The Pharos Gate: Griffin & Sabine’s Lost Correspondence written and illustrated by Nick Bantock
Genre: Epistolary Fiction
Series: #7 in the Griffin & Sabine series
Publisher: Chronicle Books
Publication Date: 2016
Source: Copy provided by the publisher
*Note I’m posting about this series every Friday until I finish. I am not attempting to be spoiler free so if you haven’t read the previous books in the series you have been warned.
From the publisher:
I’ve decided to throw caution to the wind and meet up with the woman I’ve been corresponding with for over a year. I realize the absurdity of leaving everything behind for a woman I’ve never seen, but I love her
So writes Griffin Moss about his enigmatic lover, Sabine. Their worlds seem so far apart: he in London, she on tropical island thousands of miles away. But perhaps Griffin and Sabine are closer than they think — or are they even further apart than they can imagine.
While I had read the original Griffin & Sabine trilogy years ago, this is the first time I’ve read the follow up books that came along ten years later and now I’ve finished up the series with the newest book.
This is technically the seventh book in the series but it really fits just after the third book , The Golden Mean.
Described as Griffin & Sabine’s lost correspondence this volume contains letters and postcards between them as well as Griffin’s friend Maud and her friend Francesca who lives in Alexandria where Griffin and Sabine plan to meet. There are also postcards from the menacing Victor Frolatti who is determined to keep Griffin and Sabine apart and seems even more evil with each book.

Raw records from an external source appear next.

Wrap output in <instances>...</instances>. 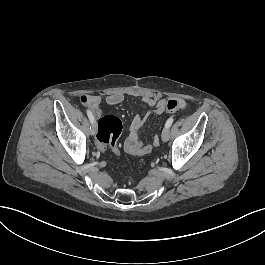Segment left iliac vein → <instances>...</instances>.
Listing matches in <instances>:
<instances>
[{
	"label": "left iliac vein",
	"mask_w": 265,
	"mask_h": 265,
	"mask_svg": "<svg viewBox=\"0 0 265 265\" xmlns=\"http://www.w3.org/2000/svg\"><path fill=\"white\" fill-rule=\"evenodd\" d=\"M170 137V131H169V128L165 127L162 131V140L163 141H168Z\"/></svg>",
	"instance_id": "left-iliac-vein-1"
}]
</instances>
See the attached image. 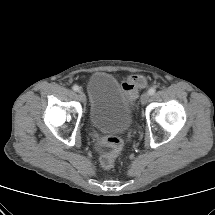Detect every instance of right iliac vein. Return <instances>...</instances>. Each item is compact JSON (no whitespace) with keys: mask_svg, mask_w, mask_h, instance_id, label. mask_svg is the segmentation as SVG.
Returning <instances> with one entry per match:
<instances>
[{"mask_svg":"<svg viewBox=\"0 0 215 215\" xmlns=\"http://www.w3.org/2000/svg\"><path fill=\"white\" fill-rule=\"evenodd\" d=\"M79 98L83 103L86 101L85 94L82 91H79Z\"/></svg>","mask_w":215,"mask_h":215,"instance_id":"obj_1","label":"right iliac vein"}]
</instances>
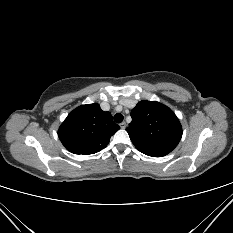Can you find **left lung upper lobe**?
<instances>
[{
  "instance_id": "1",
  "label": "left lung upper lobe",
  "mask_w": 233,
  "mask_h": 233,
  "mask_svg": "<svg viewBox=\"0 0 233 233\" xmlns=\"http://www.w3.org/2000/svg\"><path fill=\"white\" fill-rule=\"evenodd\" d=\"M126 131L134 146L152 157L170 153L182 137V126L168 107L157 101H141L131 111Z\"/></svg>"
}]
</instances>
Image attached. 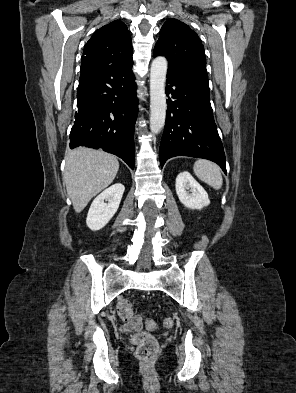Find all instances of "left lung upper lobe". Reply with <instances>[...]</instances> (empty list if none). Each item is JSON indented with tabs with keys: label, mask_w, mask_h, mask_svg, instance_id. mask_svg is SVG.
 <instances>
[{
	"label": "left lung upper lobe",
	"mask_w": 296,
	"mask_h": 393,
	"mask_svg": "<svg viewBox=\"0 0 296 393\" xmlns=\"http://www.w3.org/2000/svg\"><path fill=\"white\" fill-rule=\"evenodd\" d=\"M153 55L167 58V73L208 79L201 40L189 26L179 20L170 19L162 26Z\"/></svg>",
	"instance_id": "1"
}]
</instances>
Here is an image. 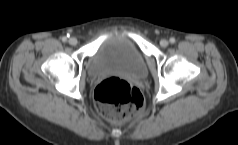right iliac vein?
<instances>
[{
  "label": "right iliac vein",
  "mask_w": 238,
  "mask_h": 145,
  "mask_svg": "<svg viewBox=\"0 0 238 145\" xmlns=\"http://www.w3.org/2000/svg\"><path fill=\"white\" fill-rule=\"evenodd\" d=\"M78 41L76 38L72 37L69 39V44L72 45V46H75L77 45Z\"/></svg>",
  "instance_id": "1"
}]
</instances>
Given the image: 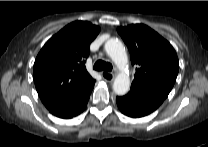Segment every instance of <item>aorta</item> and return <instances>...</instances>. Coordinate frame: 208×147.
<instances>
[{"mask_svg": "<svg viewBox=\"0 0 208 147\" xmlns=\"http://www.w3.org/2000/svg\"><path fill=\"white\" fill-rule=\"evenodd\" d=\"M105 51L115 63L117 68L121 70L113 83V90L117 95H124L130 88L129 76L123 72L128 63L127 53L122 42L117 39H109L105 43Z\"/></svg>", "mask_w": 208, "mask_h": 147, "instance_id": "762f6f07", "label": "aorta"}]
</instances>
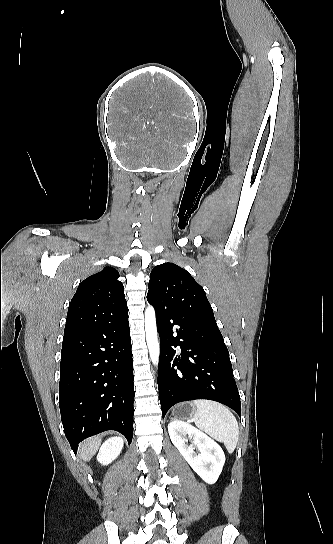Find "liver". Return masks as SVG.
Segmentation results:
<instances>
[{
	"instance_id": "1",
	"label": "liver",
	"mask_w": 333,
	"mask_h": 544,
	"mask_svg": "<svg viewBox=\"0 0 333 544\" xmlns=\"http://www.w3.org/2000/svg\"><path fill=\"white\" fill-rule=\"evenodd\" d=\"M100 443V436L87 439L86 441L81 443L79 447V457L82 458L84 461H89L98 450Z\"/></svg>"
}]
</instances>
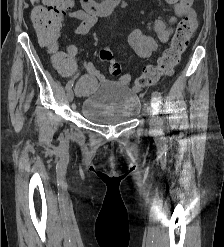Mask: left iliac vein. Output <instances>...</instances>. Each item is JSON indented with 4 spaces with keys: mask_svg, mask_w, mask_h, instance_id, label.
I'll return each mask as SVG.
<instances>
[{
    "mask_svg": "<svg viewBox=\"0 0 224 247\" xmlns=\"http://www.w3.org/2000/svg\"><path fill=\"white\" fill-rule=\"evenodd\" d=\"M151 119H150V127L153 131H157L160 126V120L158 118L159 113V105L158 101L154 98V96L151 99Z\"/></svg>",
    "mask_w": 224,
    "mask_h": 247,
    "instance_id": "obj_1",
    "label": "left iliac vein"
}]
</instances>
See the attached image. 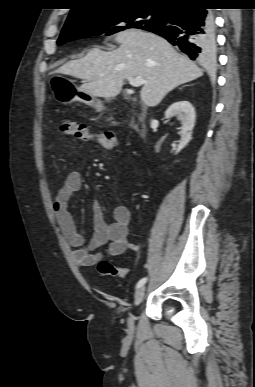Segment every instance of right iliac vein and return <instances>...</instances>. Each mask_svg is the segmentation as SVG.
I'll use <instances>...</instances> for the list:
<instances>
[{
	"instance_id": "63e3f726",
	"label": "right iliac vein",
	"mask_w": 255,
	"mask_h": 387,
	"mask_svg": "<svg viewBox=\"0 0 255 387\" xmlns=\"http://www.w3.org/2000/svg\"><path fill=\"white\" fill-rule=\"evenodd\" d=\"M144 296H145V287L142 286L135 293L134 305H136V306L139 305L143 301ZM128 327L130 330H132L134 327V316H132V315L128 319Z\"/></svg>"
}]
</instances>
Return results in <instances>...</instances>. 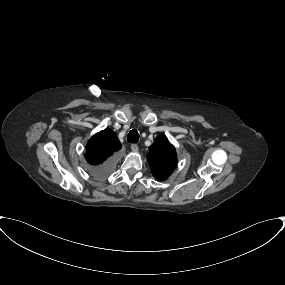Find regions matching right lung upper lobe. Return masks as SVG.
I'll return each mask as SVG.
<instances>
[{
    "mask_svg": "<svg viewBox=\"0 0 285 285\" xmlns=\"http://www.w3.org/2000/svg\"><path fill=\"white\" fill-rule=\"evenodd\" d=\"M121 147L116 134L110 129H105L88 141L85 158L89 164L98 166L111 159Z\"/></svg>",
    "mask_w": 285,
    "mask_h": 285,
    "instance_id": "obj_1",
    "label": "right lung upper lobe"
}]
</instances>
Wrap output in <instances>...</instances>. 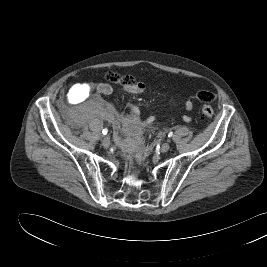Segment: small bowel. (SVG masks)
<instances>
[{
  "label": "small bowel",
  "instance_id": "small-bowel-1",
  "mask_svg": "<svg viewBox=\"0 0 267 267\" xmlns=\"http://www.w3.org/2000/svg\"><path fill=\"white\" fill-rule=\"evenodd\" d=\"M124 89L132 94H140L146 90V85L144 83L139 82L134 86H125ZM96 91L101 96L108 97L112 94L113 89L108 83H99L96 85ZM183 107L186 111H191L193 108L192 101H184ZM140 115L141 113L139 107L136 105H132L127 115L116 113L115 111L111 110L106 114L105 117L113 124L115 128H119L121 124H125L127 132L137 143L136 139L140 131H142L147 126L154 124L158 120V118L153 115L147 117L146 119H141ZM183 119L187 122L191 121L190 117L187 115H184ZM136 152L139 155L143 153V148L139 144L136 148Z\"/></svg>",
  "mask_w": 267,
  "mask_h": 267
}]
</instances>
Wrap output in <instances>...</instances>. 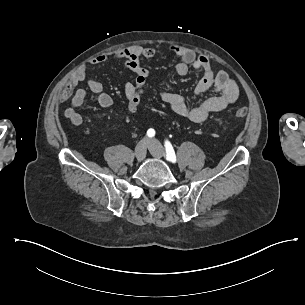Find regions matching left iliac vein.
<instances>
[{
	"label": "left iliac vein",
	"mask_w": 305,
	"mask_h": 305,
	"mask_svg": "<svg viewBox=\"0 0 305 305\" xmlns=\"http://www.w3.org/2000/svg\"><path fill=\"white\" fill-rule=\"evenodd\" d=\"M148 149L155 158H162L164 149L161 144L154 138L148 141Z\"/></svg>",
	"instance_id": "4c4485c4"
}]
</instances>
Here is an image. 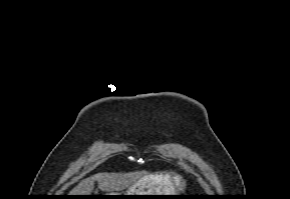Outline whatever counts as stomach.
I'll return each mask as SVG.
<instances>
[{"mask_svg":"<svg viewBox=\"0 0 290 199\" xmlns=\"http://www.w3.org/2000/svg\"><path fill=\"white\" fill-rule=\"evenodd\" d=\"M165 178L146 176L132 184L125 192H113L107 195H177ZM115 199H153L169 196H113Z\"/></svg>","mask_w":290,"mask_h":199,"instance_id":"obj_1","label":"stomach"}]
</instances>
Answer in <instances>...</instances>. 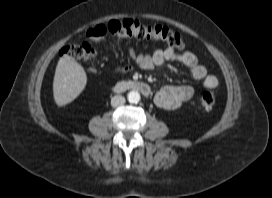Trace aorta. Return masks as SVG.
Wrapping results in <instances>:
<instances>
[{"label":"aorta","mask_w":272,"mask_h":198,"mask_svg":"<svg viewBox=\"0 0 272 198\" xmlns=\"http://www.w3.org/2000/svg\"><path fill=\"white\" fill-rule=\"evenodd\" d=\"M127 98L130 103H138L140 101V94L137 91H130Z\"/></svg>","instance_id":"aorta-1"}]
</instances>
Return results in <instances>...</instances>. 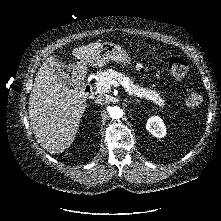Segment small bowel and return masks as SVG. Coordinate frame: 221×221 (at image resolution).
<instances>
[{
	"label": "small bowel",
	"instance_id": "small-bowel-1",
	"mask_svg": "<svg viewBox=\"0 0 221 221\" xmlns=\"http://www.w3.org/2000/svg\"><path fill=\"white\" fill-rule=\"evenodd\" d=\"M143 66L141 64H136V69H141Z\"/></svg>",
	"mask_w": 221,
	"mask_h": 221
}]
</instances>
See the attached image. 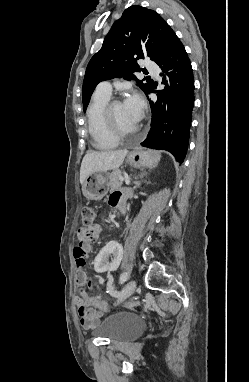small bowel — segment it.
<instances>
[{
	"mask_svg": "<svg viewBox=\"0 0 249 382\" xmlns=\"http://www.w3.org/2000/svg\"><path fill=\"white\" fill-rule=\"evenodd\" d=\"M126 201L125 194L122 191H115L109 197L110 207H117L122 202ZM99 234V228L93 226L90 228L81 227L77 232V241L75 242L76 248H88L90 243L94 241ZM95 268V267H94ZM77 282V281H76ZM108 288H112V282L101 280ZM86 282H77L78 285L83 286ZM79 305V315L81 317V325L84 329H94L100 320V314L106 310V306L98 299L91 297L88 294L77 298Z\"/></svg>",
	"mask_w": 249,
	"mask_h": 382,
	"instance_id": "small-bowel-1",
	"label": "small bowel"
}]
</instances>
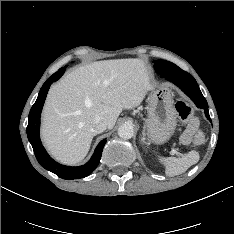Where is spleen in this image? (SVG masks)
<instances>
[{
    "mask_svg": "<svg viewBox=\"0 0 234 234\" xmlns=\"http://www.w3.org/2000/svg\"><path fill=\"white\" fill-rule=\"evenodd\" d=\"M199 158V153L192 150L182 158L160 157L159 160L165 166L166 175L173 177L184 173L190 166L196 164L199 161Z\"/></svg>",
    "mask_w": 234,
    "mask_h": 234,
    "instance_id": "spleen-1",
    "label": "spleen"
}]
</instances>
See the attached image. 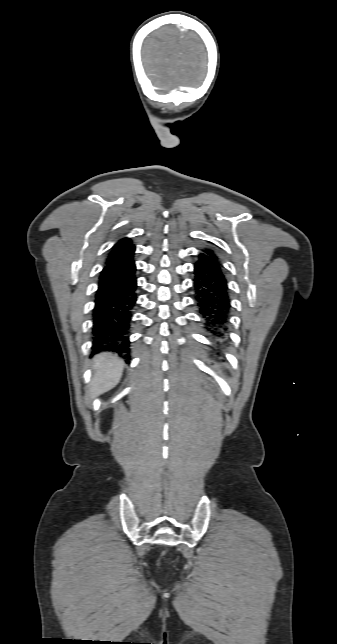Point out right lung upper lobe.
<instances>
[{"instance_id": "cb5924a9", "label": "right lung upper lobe", "mask_w": 337, "mask_h": 644, "mask_svg": "<svg viewBox=\"0 0 337 644\" xmlns=\"http://www.w3.org/2000/svg\"><path fill=\"white\" fill-rule=\"evenodd\" d=\"M135 251V246L129 238L119 240L112 248L108 256L107 263L121 260L124 258L132 257Z\"/></svg>"}]
</instances>
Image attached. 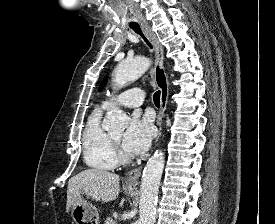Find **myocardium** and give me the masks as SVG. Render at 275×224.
Instances as JSON below:
<instances>
[{"label":"myocardium","mask_w":275,"mask_h":224,"mask_svg":"<svg viewBox=\"0 0 275 224\" xmlns=\"http://www.w3.org/2000/svg\"><path fill=\"white\" fill-rule=\"evenodd\" d=\"M110 141H111V145H112L117 162L120 164L129 163L131 161V157L122 150V148L120 147L119 141L115 140L111 135H110Z\"/></svg>","instance_id":"f54148a6"}]
</instances>
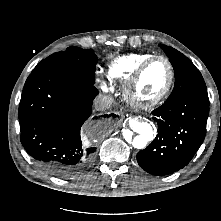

As with the other books in the series the letters, postcards and notes are all beautiful and the distinct handwriting of each character is just lovely. The format of the books reinforces the feeling of sneaking a peek into the intimate conversations of strangers through their letters and postcards.
As with the other book the ending leaves questions unanswered but at the same time there are definitely answers and it makes a great addition to the series.
Personally I enjoyed all of the books but for me the most complete story is the original trilogy and this final book. The second trilogy was good but the four other books feel to me to be the best of the story.